There is nothing wrong with being a first-rate Chicken Little. The sky IS falling. There ARE wolves in sheep’s clothing. The trash and off scouring of life are looking to rob, steal and pollute. So, what’s new? What IS new, is if you are not made aware, alerted to the dangers, and acutely discerning, you may become the twisted, sorted, stinking debris (news flash), or be broad-sided by someone’s front porch that has been floating around in the cesspool of the latest storm.

Ministries like Pyromaniacs, Sola Sisters and Apprising Ministries; just to name a paltry few, do a pretty fair job in sorting out the trash. So hopefully we can all sit back, hang up our rakes, shovels and buckets and enjoy their fruit. But, let’s not rest in their laurels too eagerly, and be watchmen ourselves, studying the Scriptures to discern the precarious times we live in. And be able to cry foul for ourselves, if perchance Chicken Little is busy with yet another impending Tsunami.

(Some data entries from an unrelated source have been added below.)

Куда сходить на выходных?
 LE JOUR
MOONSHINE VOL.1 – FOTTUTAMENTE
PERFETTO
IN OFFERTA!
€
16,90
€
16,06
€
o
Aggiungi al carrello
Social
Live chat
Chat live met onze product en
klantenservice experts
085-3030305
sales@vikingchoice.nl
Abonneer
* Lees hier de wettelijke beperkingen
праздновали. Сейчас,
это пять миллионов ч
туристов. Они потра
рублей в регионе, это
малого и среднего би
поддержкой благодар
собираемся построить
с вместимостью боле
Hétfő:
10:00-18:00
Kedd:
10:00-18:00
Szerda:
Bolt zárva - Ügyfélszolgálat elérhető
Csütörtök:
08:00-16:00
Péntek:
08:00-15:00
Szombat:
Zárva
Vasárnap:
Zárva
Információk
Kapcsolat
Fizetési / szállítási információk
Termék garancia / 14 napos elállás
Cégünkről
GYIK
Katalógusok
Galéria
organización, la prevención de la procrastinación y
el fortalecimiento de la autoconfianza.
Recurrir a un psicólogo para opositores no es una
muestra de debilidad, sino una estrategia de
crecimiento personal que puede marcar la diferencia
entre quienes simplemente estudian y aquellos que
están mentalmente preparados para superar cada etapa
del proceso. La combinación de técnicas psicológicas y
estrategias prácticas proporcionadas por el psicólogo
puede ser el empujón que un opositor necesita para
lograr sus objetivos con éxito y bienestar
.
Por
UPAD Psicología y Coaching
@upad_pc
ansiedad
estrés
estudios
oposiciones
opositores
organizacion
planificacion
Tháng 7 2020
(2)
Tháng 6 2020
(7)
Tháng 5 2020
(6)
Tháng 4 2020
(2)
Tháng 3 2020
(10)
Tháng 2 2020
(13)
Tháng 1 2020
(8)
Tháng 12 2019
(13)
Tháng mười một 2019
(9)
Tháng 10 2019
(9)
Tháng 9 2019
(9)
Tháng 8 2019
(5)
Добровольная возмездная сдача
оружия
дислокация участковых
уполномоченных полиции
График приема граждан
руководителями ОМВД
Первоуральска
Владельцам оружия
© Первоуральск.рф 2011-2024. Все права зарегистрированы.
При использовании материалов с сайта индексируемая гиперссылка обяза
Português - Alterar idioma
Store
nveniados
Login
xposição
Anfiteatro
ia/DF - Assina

Lately, we can all attest to the fact that there has been a deluge of this false teacher and that false teacher. It is *absolutely* overwhelming. There is ONE Tsunami after ANOTHER in Christendom; they are increasing like birth pains. But let’s not be lax or wore down by attrition because the minions from the pit are on the march and increase, this is all the MORE reason to sound the alarm with greater diligence.

We live on the very BRINK of eternity, and LOVING someone means never to having say you’re sorry. Tell someone you love about Jesus, and warn them of this new radioactive flotsam coming their way. It may just make their day, not to mention their eternity.

Remember, not all discernment ministries are equal, avoid the SHRILL and follow....Phil??? Ah, couldn’t resist! We love our brothers here at Pyro.

Tom Chantry said...

I have a serious problem with Paul. I think it was unreasonable of him to single out younger widows for going from house to house and becoming gossips and busybodies. After all, men could commit those sins also. Gender was an irrelevant side-note, and he should really not have brought it up. Also, remember when he said to teach young men to be self-controlled? I knew a girl once who lacked self-control. Paul really needed to learn the moral importance of never acknowledging patterns, and particularly of never mentioning gender. It's a pity no one ever rebuked him for that.

Kim said...

Phil, I knew what you meant, and I agree with you, but I still cringe a little when I hear it. I knew you didn't mean that it is ONLY housewives who are sharp tongued and busybodies, because I know your wife, and everything you said about her and more is true. In fact, she has been one of the most influential older women in my life. So, I knew you didn't mean to be critical. Chalk it up to being yet in the developing stages of learning to be less prickly :)

Jennifer said...

Long time listener-first time commenter.

Great interview with so many well thought out and well spoken responses. There's a lot to chew on there!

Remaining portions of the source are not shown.